Freitag, 6. Februar 2015

Die Sonne im Januar 2015

Das neue Jahr begann wie das alte aufgehört hatte: Kamen größere Fleckengruppen, verzogen sich die kleineren. Mit der AR 12253, die am Silvestertag 2014 auf der Südhalbkugel das erste Mal mit einer ziemlich wirren Struktur am Ostrand zu sehen gewesen war, konnte die erste größere Gruppe 2015 verzeichnet werden, denn sie überschritt bei Jahreswechsel die Waldmeierklasse D und wurde zur E, die in den kommenden Tagen das Geschehen auf der Sonne beherrschen sollte. Alle anderen aktiven Regionen kamen nur noch bis zur Klasse D und ab dem 5. Januar verringerte sich auch die Zahl der Fleckengruppen insgesamt. 

Nach der Passage des Zentralmeridians bildete sich die AR 12253 schrittweise zurück, verlor einen Großteil ihrer Penumbren und sah am 9., dann schon ziemlich zerfleddert aus.

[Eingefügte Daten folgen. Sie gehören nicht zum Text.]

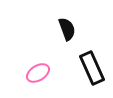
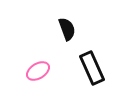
pink ellipse: moved 2 px up
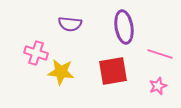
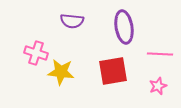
purple semicircle: moved 2 px right, 3 px up
pink line: rotated 15 degrees counterclockwise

Von ihrem einstmals ohnehin nicht sehr großen Glanz war am Ende nicht mehr viel übrig geblieben. Dennoch wurde sie zunächst – aufgrund ihrer Längenausdehnung – bis zum 8. der Klasse F zugeordnet, danach der Klasse E. Die nächste größere Gruppe war – wieder im Süden – die AR 12259, die just an dem Tag auftauchte, als die AR 12253 am Westrand verschwand. Sie erhielt die Nummer 12259 und war vom ersten Tag an als E-Gruppe auszumachen, obwohl sie keine besonders herausragende Form vorzuweisen hatte.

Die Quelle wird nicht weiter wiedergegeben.